***** INFORMATION SHOWN *****
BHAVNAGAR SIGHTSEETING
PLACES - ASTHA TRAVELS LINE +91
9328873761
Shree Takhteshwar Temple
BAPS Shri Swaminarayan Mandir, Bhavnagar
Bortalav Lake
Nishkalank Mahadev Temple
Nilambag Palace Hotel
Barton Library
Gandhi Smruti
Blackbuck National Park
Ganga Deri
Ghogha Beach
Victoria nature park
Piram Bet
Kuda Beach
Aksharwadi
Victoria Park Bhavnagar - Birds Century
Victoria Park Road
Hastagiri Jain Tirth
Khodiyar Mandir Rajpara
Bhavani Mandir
*****
• _TASK TO COMPLETE_
Return all data verbatim.

• _REPLY TO THE TASK_
BHAVNAGAR SIGHTSEETING
PLACES - ASTHA TRAVELS LINE +91
9328873761
Shree Takhteshwar Temple
BAPS Shri Swaminarayan Mandir, Bhavnagar
Bortalav Lake
Nishkalank Mahadev Temple
Nilambag Palace Hotel
Barton Library
Gandhi Smruti
Blackbuck National Park
Ganga Deri
Ghogha Beach
Victoria nature park
Piram Bet
Kuda Beach
Aksharwadi
Victoria Park Bhavnagar - Birds Century
Victoria Park Road
Hastagiri Jain Tirth
Khodiyar Mandir Rajpara
Bhavani Mandir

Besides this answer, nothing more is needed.